(Dataset)
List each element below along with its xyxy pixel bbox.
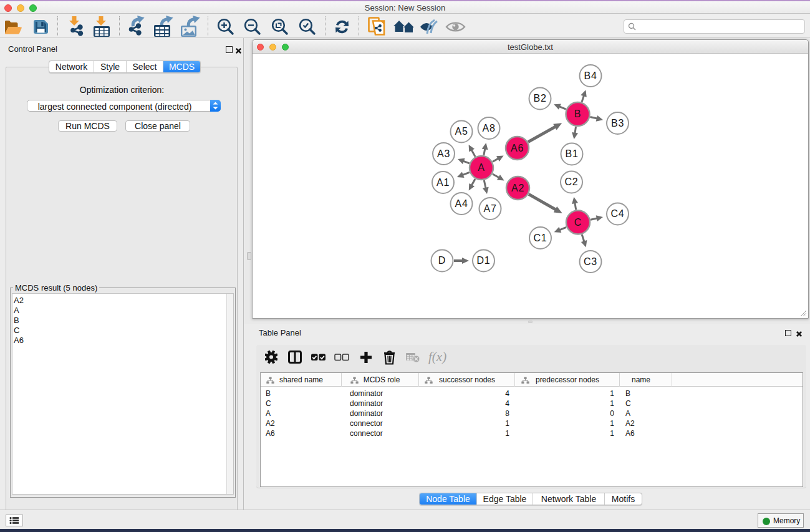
svg-text:A: A: [478, 162, 485, 173]
svg-text:B4: B4: [584, 70, 597, 81]
svg-text:A1: A1: [436, 177, 450, 188]
svg-text:B1: B1: [565, 148, 578, 159]
svg-text:A3: A3: [437, 148, 450, 159]
svg-text:A6: A6: [511, 143, 524, 153]
svg-text:A5: A5: [455, 126, 468, 137]
svg-text:B3: B3: [611, 118, 624, 128]
svg-text:A2: A2: [511, 183, 524, 193]
svg-text:A7: A7: [483, 203, 496, 214]
svg-text:B: B: [574, 109, 581, 119]
svg-text:C4: C4: [610, 208, 624, 219]
svg-text:C: C: [574, 217, 582, 228]
svg-text:C3: C3: [584, 256, 597, 267]
svg-text:A8: A8: [482, 123, 495, 133]
svg-text:C1: C1: [533, 233, 547, 243]
svg-text:B2: B2: [533, 93, 546, 104]
svg-text:D: D: [438, 255, 446, 266]
svg-text:D1: D1: [476, 255, 490, 266]
svg-text:C2: C2: [564, 177, 578, 187]
svg-text:A4: A4: [455, 198, 468, 209]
(End Dataset)
Your assignment =
When you repeat the records, reproduce each line exactly and drop the images.

Task solution =
List each element below along with its xyxy pixel bbox.
svg-text:A: A: [478, 162, 485, 173]
svg-text:B4: B4: [584, 70, 597, 81]
svg-text:A1: A1: [436, 177, 450, 188]
svg-text:B1: B1: [565, 148, 578, 159]
svg-text:A3: A3: [437, 148, 450, 159]
svg-text:A6: A6: [511, 143, 524, 153]
svg-text:A5: A5: [455, 126, 468, 137]
svg-text:B3: B3: [611, 118, 624, 128]
svg-text:A2: A2: [511, 183, 524, 193]
svg-text:A7: A7: [483, 203, 496, 214]
svg-text:B: B: [574, 109, 581, 119]
svg-text:C4: C4: [610, 208, 624, 219]
svg-text:C: C: [574, 217, 582, 228]
svg-text:C3: C3: [584, 256, 597, 267]
svg-text:A8: A8: [482, 123, 495, 133]
svg-text:C1: C1: [533, 233, 547, 243]
svg-text:B2: B2: [533, 93, 546, 104]
svg-text:D: D: [438, 255, 446, 266]
svg-text:D1: D1: [476, 255, 490, 266]
svg-text:C2: C2: [564, 177, 578, 187]
svg-text:A4: A4: [455, 198, 468, 209]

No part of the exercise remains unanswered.